In this notebook, we will explore using Nomic v1.5 embedding at different dimensions.

%pip install -U llama-index llama-index-embeddings-nomic
nomic_api_key = "<NOMIC API KEY>"
import nest_asyncio
nest_asyncio.apply()
from llama_index.embeddings.nomic import NomicEmbedding
embed_model = NomicEmbedding(
api_key=nomic_api_key,
dimensionality=128,
model_name="nomic-embed-text-v1.5",
)
embedding = embed_model.get_text_embedding("Nomic Embeddings")
print(len(embedding))
128
embedding[:5]
[0.05569458, 0.057922363, -0.30126953, -0.09832764, 0.05947876]
embed_model = NomicEmbedding(
api_key=nomic_api_key,
dimensionality=256,
model_name="nomic-embed-text-v1.5",
)
embedding = embed_model.get_text_embedding("Nomic Embeddings")
print(len(embedding))
256
embedding[:5]
[0.044708252, 0.04650879, -0.24182129, -0.07897949, 0.04776001]
embed_model = NomicEmbedding(
api_key=nomic_api_key,
dimensionality=768,
model_name="nomic-embed-text-v1.5",
)
embedding = embed_model.get_text_embedding("Nomic Embeddings")
print(len(embedding))
768
embedding[:5]
[0.027282715, 0.028381348, -0.14758301, -0.048187256, 0.029144287]
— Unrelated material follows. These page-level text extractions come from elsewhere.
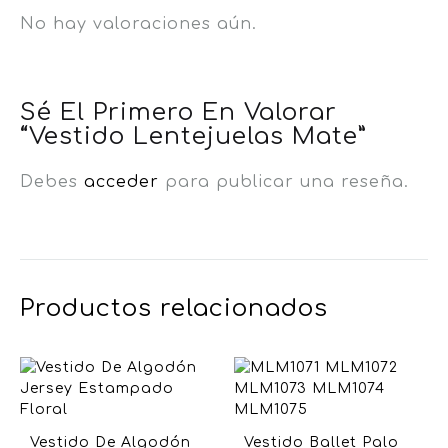
No hay valoraciones aún.
Sé El Primero En Valorar
“Vestido Lentejuelas Mate”
Debes
acceder
para publicar una reseña.
Productos relacionados
Vestido De Algodón
Vestido Ballet Palo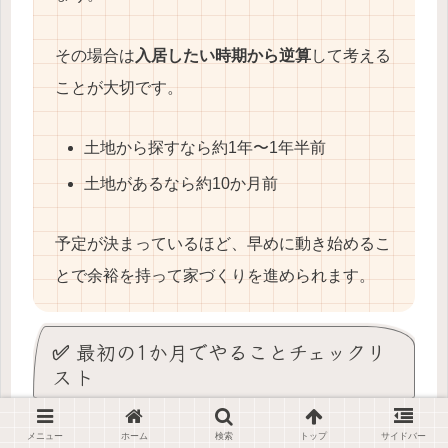
その場合は
入居したい時期から逆算
して考える
ことが大切です。
土地から探すなら約1年〜1年半前
土地があるなら約10か月前
予定が決まっているほど、早めに動き始めるこ
とで余裕を持って家づくりを進められます。
✅ 最初の1か月でやることチェックリ
スト
メニュー
ホーム
検索
トップ
サイドバー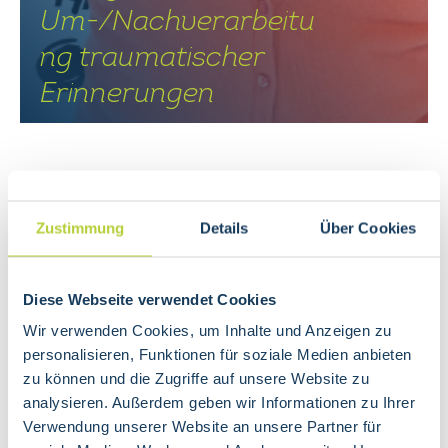
Um-/Nachverarbeitu
ng traumatischer
Erinnerungen
IRRT (
I
magery
R
escripting &
R
eprocessing
Zustimmung
Details
Über Cookies
T
herapy) ist eine auf Imagination basierende
Therapiemethode zur Behandlung von einem
breiten Spektrum an psychischen Erkrankungen
Diese Webseite verwendet Cookies
wie Traumafolgestörungen, Angststörungen,
Wir verwenden Cookies, um Inhalte und Anzeigen zu
Depression, Trauerreaktion und Sucht. Das Ziel
personalisieren, Funktionen für soziale Medien anbieten
ist es die belastenden inneren Bilder in einem
zu können und die Zugriffe auf unsere Website zu
mehrstufigen Prozess zu verändern und diese
analysieren. Außerdem geben wir Informationen zu Ihrer
durch ein Erleben von Kontrolle, Schutz und
Verwendung unserer Website an unsere Partner für
Selbstfürsorge zu ersetzen.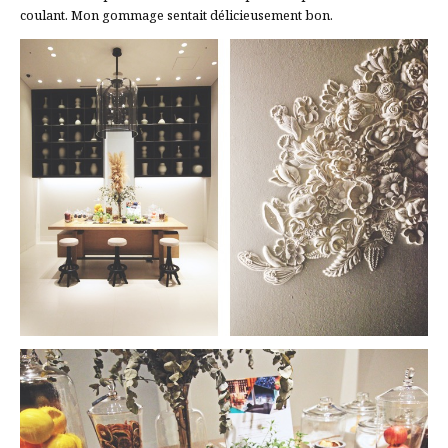
coulant. Mon gommage sentait délicieusement bon.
It has 768 fixed embedding dimensions

embed_model = NomicEmbedding(
api_key=nomic_api_key, model_name="nomic-embed-text-v1"
)
embedding = embed_model.get_text_embedding("Nomic Embeddings")
print(len(embedding))
768
embedding[:5]
[0.0059013367, 0.03744507, 0.0035305023, -0.047180176, 0.0154418945]

Let’s Build end to end RAG pipeline with Nomic v1.5 Embedding.

Section titled “Let’s Build end to end RAG pipeline with Nomic v1.5 Embedding.”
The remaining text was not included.